What? It’s showing the address where I already am. Useless technology, I think, because I have already circled the house. But then I hear my friend calling. He has her. She was at the side of the house, and Apple was spot on while I was not.
How does it work?
“The AirTag uses both Bluetooth and a more precise positioning technology called ultrawideband (UWB) to pinpoint the tracker’s location,” says the New York Times. “Like a souped-up version of Bluetooth, UWB will point you in your AirTag’s direction with compass-like accuracy if you’re using an iPhone close to the missing AirTag. If you’re farther away, Apple’s Find My app network and Bluetooth from other iPhone users can help you find it instead.”
Still, there are limits to what an AirTag GPS tracker can do, and if your dog is a chewer, you may not want to put anything on his collar that he can somehow get at and swallow, says Dr. Jennifer Dodd of the Mountain Vista Veterinary Hospital.
There are larger, more durable GPS systems that are designed specifically to track dogs, she notes.
Still, whatever the limitations of any GPS tracker you choose, I am predicting they will be bestsellers down the road, if they aren’t already.
Why? Let’s just say they’re preferable to replacing your neighbour’s chickens, buying a new pool cover, breaching international border security, or losing your beloved pet entirely.
My friend Nancy Wood’s beagle mix Whisky is a true escape artist.
“What we did not consider when naming him after a kind of alcohol is how stupid we would feel running around the neighbourhood yelling: ‘Whisky! Whisky!’,” she says.
“The last time he escaped it was to visit a neighbour’s chicken coop. Luckily, he had a long lead on him, so we found him with that lead wrapped around the coop and the chickens safe inside.

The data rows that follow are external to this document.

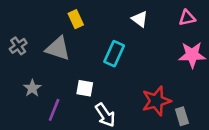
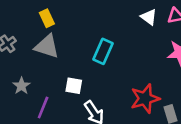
yellow rectangle: (76, 19) -> (47, 18), moved
white triangle: (140, 19) -> (149, 17), moved

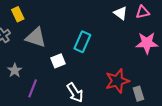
yellow rectangle: (47, 18) -> (18, 14), moved
white square: (74, 86) -> (58, 61), moved, turned -32

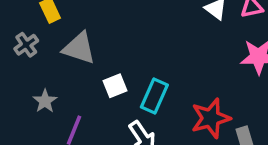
cyan rectangle: (82, 42) -> (154, 96), moved

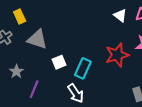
red star: (211, 118) -> (117, 55), moved

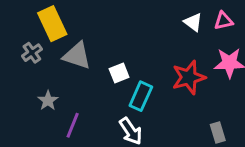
yellow rectangle: (20, 16) -> (52, 24), size x1.6
white square: (59, 62) -> (119, 73), moved

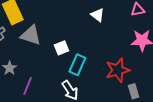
white triangle: (193, 22) -> (97, 15), moved
red star: (189, 77) -> (118, 70), moved

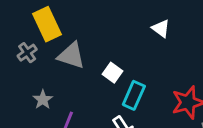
white square: (61, 48) -> (112, 73), turned -32

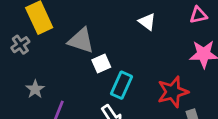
gray triangle: (71, 55) -> (81, 41), moved
white square: (112, 73) -> (101, 64), turned 30

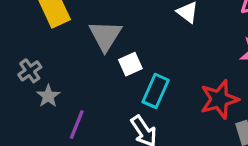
gray triangle: (81, 41) -> (105, 36), turned 44
gray cross: (20, 45) -> (30, 71), moved

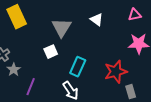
gray triangle: (105, 36) -> (62, 28), moved
white square: (130, 64) -> (51, 52), moved

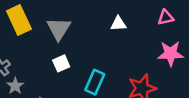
white triangle: (97, 20) -> (118, 24), turned -40
gray triangle: (62, 28) -> (59, 29), moved

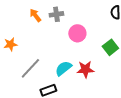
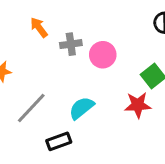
gray cross: (56, 14) -> (71, 44), moved
red star: (85, 69) -> (138, 105), moved

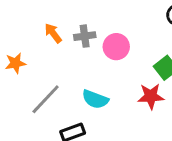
orange arrow: (39, 27) -> (53, 33), moved
cyan semicircle: (81, 108) -> (95, 99), turned -120

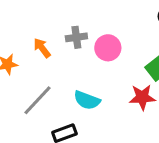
orange arrow: (53, 33) -> (42, 48), moved

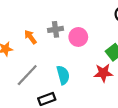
cyan semicircle: (87, 100) -> (63, 75), turned -126

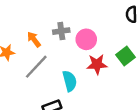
red star: (103, 73) -> (97, 64), moved
gray line: (27, 75) -> (36, 67), moved

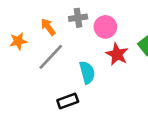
red star: (97, 64) -> (117, 54), turned 30

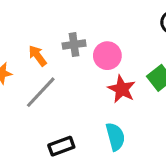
cyan semicircle: (87, 72) -> (115, 137), moved

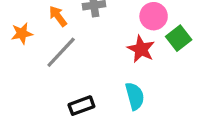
pink circle: (107, 56) -> (154, 16), moved

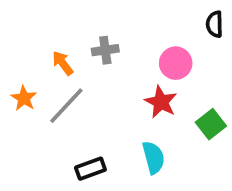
orange star: (22, 33) -> (24, 98), moved, turned -30
green square: (179, 38) -> (211, 124), moved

“The time before that, he chased a cat toward an inground swimming pool. The cat was smart enough to swerve at the last minute, but Whisky went right in. Problem: the pool had its cover on. He shredded it. The pool owner saw what was happening and jumped in to save him. Let’s just say, she was cold and wet and not pleased and we had to buy a new pool cover.

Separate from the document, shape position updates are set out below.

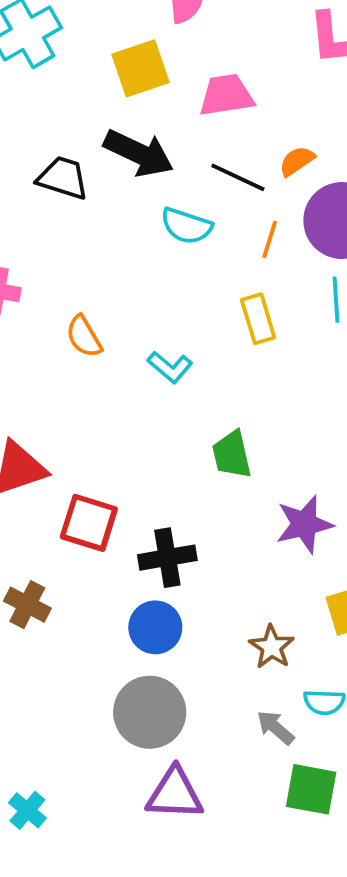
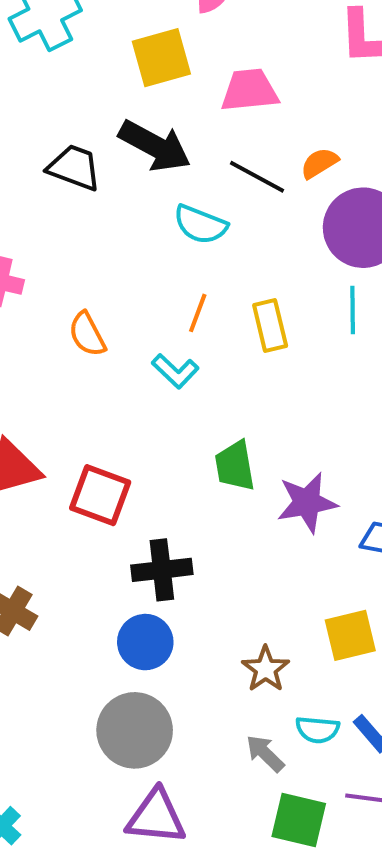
orange line: (270, 239) -> (198, 313), moved
red square: (89, 523) -> (100, 495), moved
purple star: (304, 524) -> (307, 503), moved

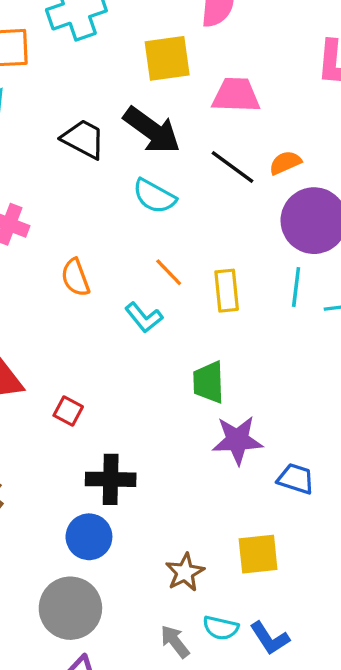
cyan semicircle: (200, 225) -> (154, 196), moved
orange line: (198, 313) -> (169, 272), turned -72
green trapezoid: (235, 466) -> (209, 382), moved
red square: (100, 495) -> (68, 411), size x0.6

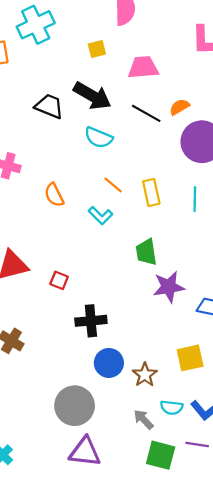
yellow square: (167, 58) -> (97, 49), size x0.6
cyan line: (296, 287) -> (195, 199), moved
blue circle: (89, 537) -> (109, 363), moved

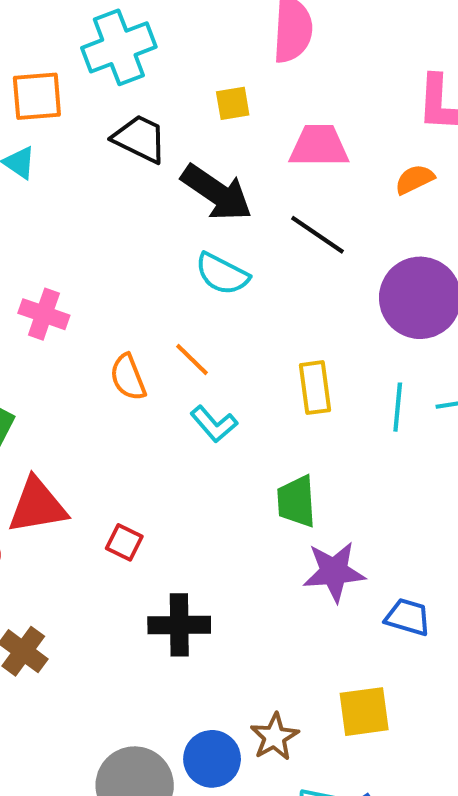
black trapezoid: (49, 106) -> (140, 139), moved
orange semicircle: (179, 107) -> (415, 179), moved
orange line: (113, 185) -> (192, 360), moved
blue circle: (109, 363) -> (212, 759), moved

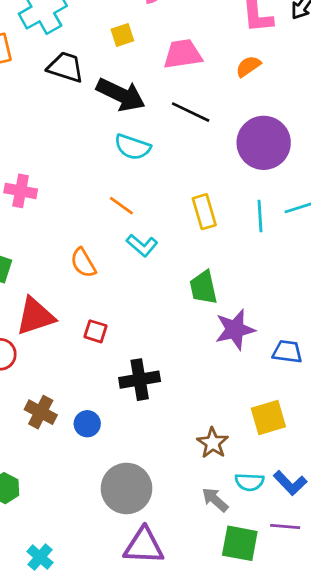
orange semicircle: (128, 377) -> (83, 263), moved
blue circle: (212, 759) -> (87, 424), moved, size x0.7

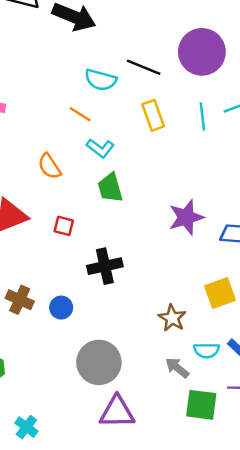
black line: (191, 112) -> (144, 67), moved
cyan semicircle: (133, 147) -> (101, 80), moved
green trapezoid: (203, 288) -> (110, 188), moved

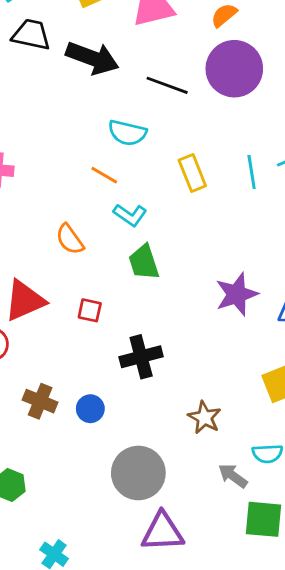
purple circle: (202, 52) -> (234, 69), moved
black line: (144, 67) -> (167, 85), moved
brown star: (172, 318) -> (204, 417), moved

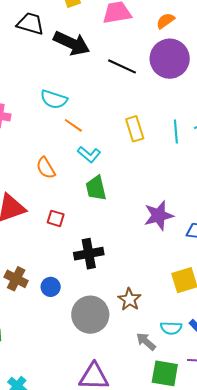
cyan semicircle: (127, 133) -> (54, 99), moved
gray circle: (138, 473) -> (90, 315), moved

“He has also escaped at the cottage, right near the U.S. border, which is patrolled by the RCMP and Canadian Border Services Agency with helicopters and SUVs. We got him back before he crossed!”
Then there is Paul Williams, who shared the saga of one chilly fall night at his Blue Mountain chalet.
“Mckenzie, the husky, is on his chain. Well, not quite. He has chewed through it. And escaped. Into a dark, wet, cold gully where deer and wolves roam. Soon we hear the howling. And crying.
Down into the gulley we go, me and two daughters. Pitch black.
Tree branches tangling around our legs. After 45 minutes struggling in the bush, we find Mckenzie. Tied around a tree with his broken chain.”
These are the happy stories of dog owners who have, at least, found their pets. Others are not so lucky.
Ayrlea Manchester, the former adoptions specialist at the Georgian Triangle Humane Society, says in 2020, 79 stray dogs came into the agency’s care. Last year there was a “nice decrease” to 38, she says.
Her advice, whether you have GPS or not, is that your pet should be microchipped. Indeed, the first thing the humane society staff do when a lost pet is dropped off is scan for the unique identification number assigned to each microchip.
In other words, the registration on the microchip will let staff know where to contact you, even if you don’t know where to contact your dog. There’s no doubt the Daisys, Whiskeys and Mckenzies of the world will find mind-boggling ways to escape. They are, after all, Houdinis. Thank heavens for technology.
Now if it can only keep pace with Daisy.